A Nvidia revelou nesta segunda-feira sua mais nova geração de tecnologia de upscaling DLSS 5, durante a conferência GTC 2026. A novidade, que a empresa considera ser sua maior inovação desde a introdução do ray tracing emm tempo real em 2018, representa um salto significativo na forma como gráficos são gerados em tempo real e chamou a atenção pelas demonstrações impressionantes em títulos como Resident Evil Requiem, Starfield e Hogwarts Legacy.
Segundo a empresa, o DLSS 5 vai além do tradicional aumento de resolução ou melhoria de quadros individuais. A tecnologia utiliza inteligência artificial para reinterpretar a cena renderizada e enriquecer a imagem com iluminação fotorealista, materiais mais detalhados e interações de luz mais complexas, mantendo consistência entre os frames. O resultado, como podemos ver nas demonstrações exibidas, é uma qualidade visual que se aproxima de renderizações cinematográficas mesmo em cenas geradas em tempo real.
Durante a apresentação, o CEO da companhia, Jensen Huang, destacou que o DLSS 5 combina gráficos 3D tradicionais com inteligência artificial generativa e computação probabilística. A ideia é unir dados estruturados do mundo virtual com modelos capazes de gerar detalhes visuais adicionais de forma dinâmica, criando cenas mais ricas e realistas sem perder o controle artístico dos desenvolvedores.
Na prática, o DLSS 5 recebe como entrada vetores de cor e movimento de cada frame e utiliza um modelo de IA treinado para compreender elementos complexos da cena, como personagens, cabelos, tecidos e pele translúcida. A tecnologia também analisa condições de iluminação — como luz frontal, contra-luz ou ambientes nublados — para gerar imagens mais precisas e naturais. Isso permite simular efeitos sofisticados, como a dispersão de luz na pele (subsurface scattering), o brilho sutil de tecidos e interações de luz com cabelos.
Outro destaque é que o sistema funciona em tempo real em resoluções de até 4K, mantendo jogabilidade fluida. Os desenvolvedores ainda terão acesso a controles detalhados para intensidade dos efeitos, color grading e máscaras de aplicação, permitindo ajustar exatamente onde as melhorias visuais devem ser aplicadas em cada jogo.
As demonstrações apresentadas pela Nvidia mostraram comparações diretas entre DLSS 5 ligado e desligado. Em cenas de Resident Evil Requiem, por exemplo, ruas chuvosas ganharam reflexos mais complexos e iluminação mais realista. Já em Starfield, ambientes internos de naves espaciais exibiram materiais e sombras significativamente mais detalhados.

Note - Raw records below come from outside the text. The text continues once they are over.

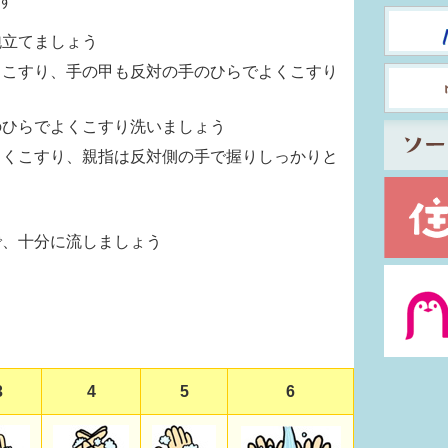
す
泡立てましょう
とこすり、手の甲も反対の手のひらでよくこすり
のひらでよくこすり洗いましょう
よくこすり、親指は反対側の手で握りしっかりと
で、十分に流しましょう
3
4
5
6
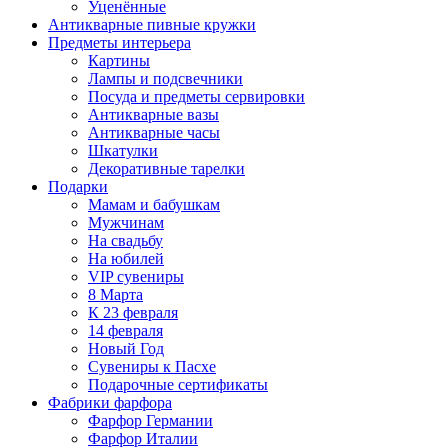
Уценённые
Антикварные пивные кружки
Предметы интерьера
Картины
Лампы и подсвечники
Посуда и предметы сервировки
Антикварные вазы
Антикварные часы
Шкатулки
Декоративные тарелки
Подарки
Мамам и бабушкам
Мужчинам
На свадьбу
На юбилей
VIP сувениры
8 Марта
К 23 февраля
14 февраля
Новый Год
Сувениры к Пасхе
Подарочные сертификаты
Фабрики фарфора
Фарфор Германии
Фарфор Италии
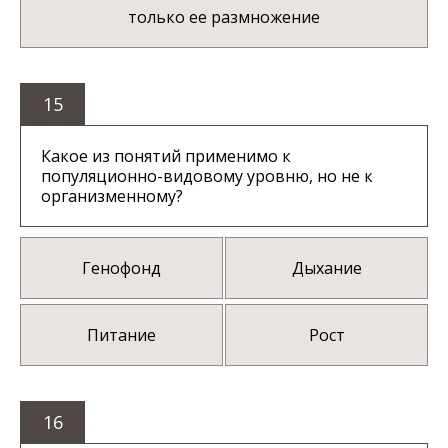
только ее размножение
15
Какое из понятий применимо к
популяционно-видовому уровню, но не к
организменному?
Генофонд
Дыхание
Питание
Рост
16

A empresa também confirmou que a tecnologia foi demonstrada em um PC equipado com duas GPUs baseadas na arquitetura Blackwell, utilizando placas da série GeForce RTX 50 Series — incluindo a poderosa GeForce RTX 5090. Apesar disso, a Nvidia afirma que o DLSS 5 também poderá funcionar em sistemas com apenas uma GPU da linha RTX 50.
Diversos jogos já foram confirmados para receber suporte à nova tecnologia. Entre eles estão Assassin’s Creed Shadows, Naraka: Bladepoint, Delta Force, The Elder Scrolls IV: Oblivion Remastered, Where Winds Meet e Sea of Remnants. Editoras e estúdios como a Bethesda, Capcom, Ubisoft, NetEase, Tencent e Warner Bros. Games, já confirmaram apoio à tecnologia.
Embora as primeiras demonstrações tenham impressionado, a Nvidia afirma que o DLSS 5 ainda está sendo preparado para lançamento comercial. A previsão é que a tecnologia comece a chegar aos jogos no segundo semestre de 2026.